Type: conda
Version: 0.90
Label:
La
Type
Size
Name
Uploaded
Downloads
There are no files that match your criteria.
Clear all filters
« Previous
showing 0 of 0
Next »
------
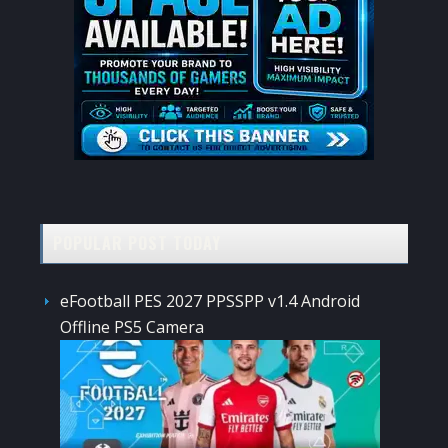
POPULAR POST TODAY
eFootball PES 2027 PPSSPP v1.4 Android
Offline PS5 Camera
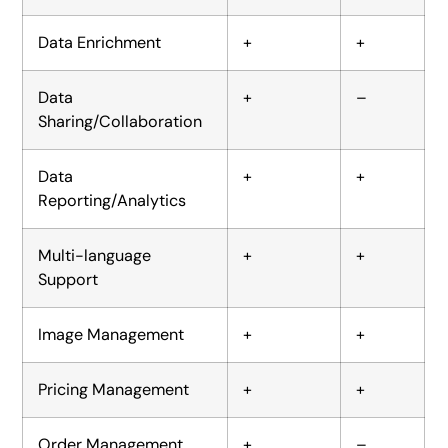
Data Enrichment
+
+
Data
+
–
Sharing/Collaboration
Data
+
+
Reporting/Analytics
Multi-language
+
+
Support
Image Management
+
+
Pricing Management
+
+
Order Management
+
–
------
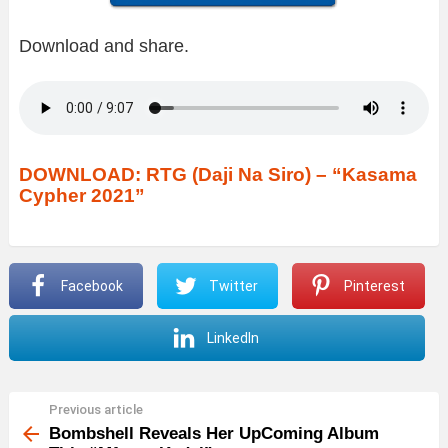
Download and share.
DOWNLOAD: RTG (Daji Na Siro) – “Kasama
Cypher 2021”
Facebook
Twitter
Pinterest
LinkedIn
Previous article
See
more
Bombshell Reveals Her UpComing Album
------
▶ **Work to be completed**:
The answer must be every line of the listing that holds the word "Management".

▶ **Final answer**:
Image Management
Pricing Management
Order Management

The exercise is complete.